Lacina, oil on vanvas, 1989
Ribbon head, oil on canvas, 1990
The battle between abstraction and figuration finds its climax in the portrait. The human figure dissolves into abstracta, the geometrical abstract background is taking over.
Clearly the importance of the background in earlier work was already holding the promise of something much more worthwhile than what was portrayed in the front of these paintings...
After a serious, intuitive(!), battlle, that took years, Marianne Schuit, on her way of becoming the world’s first Meta-artist, obviously feels relieved that she has found a world of boundless expressive possibilities in the abstraction: she celebrates!
In the first full blown abstract paintings, she celebrates her newly found freedom.
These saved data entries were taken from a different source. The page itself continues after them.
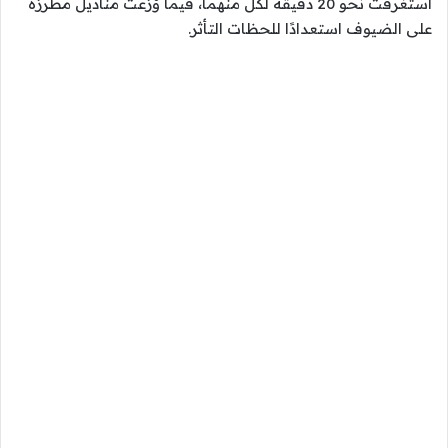
استغرقت نحو 20 دقيقة لكل منهما، فيما وُزعت مناديل مطرزة
على الضيوف استعدادًا للحظات التأثر.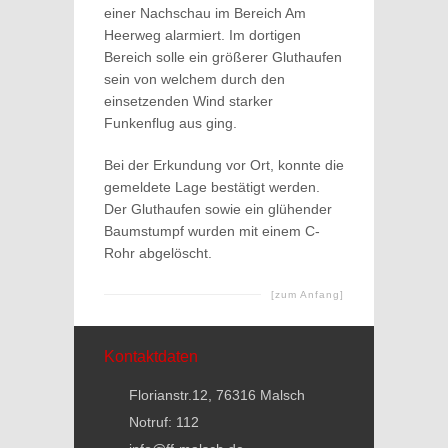
einer Nachschau im Bereich Am
Heerweg alarmiert. Im dortigen
Bereich solle ein größerer Gluthaufen
sein von welchem durch den
einsetzenden Wind starker
Funkenflug aus ging.
Bei der Erkundung vor Ort, konnte die
gemeldete Lage bestätigt werden.
Der Gluthaufen sowie ein glühender
Baumstumpf wurden mit einem C-
Rohr abgelöscht.
[zum Anfang]
Kontaktdaten
Florianstr.12, 76316 Malsch
Notruf: 112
There is an atmosphere of almost childlike joy in Panta rhei and There once was.
But... Meta-art is already getting its foot between the door...
Yes, there is an almost childlike optimistic atmosphere in these early abstract paintings. But at the same time one senses the opposite: a highly cautious, utterly mature awareness...
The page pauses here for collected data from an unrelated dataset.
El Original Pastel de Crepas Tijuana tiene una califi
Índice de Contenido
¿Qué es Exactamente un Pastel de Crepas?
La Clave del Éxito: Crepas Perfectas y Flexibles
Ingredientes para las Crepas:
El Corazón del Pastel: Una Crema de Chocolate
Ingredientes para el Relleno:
Worlds apart, brought together as if they are not at all contradictory to each other... Meta-art is coming.
In the background, oil on canvas, 1991
Essentials.
What the metamorphosis from figuration to abstraction brings, is an overwhelming notion of what is absolutely essential.
Only what is truly essential stays. All the rest will not reach the canvas anymore.
Trinity, oil on canvas, 1994
Panta rhei, oil on canvas, 1991
1993 is to Marianne Schuit what 1907 was to Picasso.
In a way expected and still looking as if it has come out of the blue, there is Insight.
Is it light-hearted? Yes it is. No it is not.
Is it dead serious? Yes it is. No it is not.
Is it focused? Yes it is. No it is not.
Is it relieving? Yes it is. No it is not.
Is it ...? Yes it is. No it is not.
Insight is everything it is not. And it is not what it also is.
Meta-art is here.
There once was, oil on canvas, 1992
Insight, oil on canvas, 1993
Extremely intriguing is the small painting Break-through she painted a year before.
Circles already.
And something that escapes the rigidity of these circles. Not by breaking through them, but by ‘simply’ transcending them.
A nonsensical escape from what seems impossible to escape with the usual means.
The future Meta-artist already intuitively feels that she will be dependent on nonsensical measures to get where she needs to go: beyond the limiting possibilities of painting.
But... the grand paradox of Meta-art: you transcend the limitations of painting by... ‘just’ painting!
Break-through, oil on canvas, 1992
1993 is to the contemporary arts what 1907 was to modern art.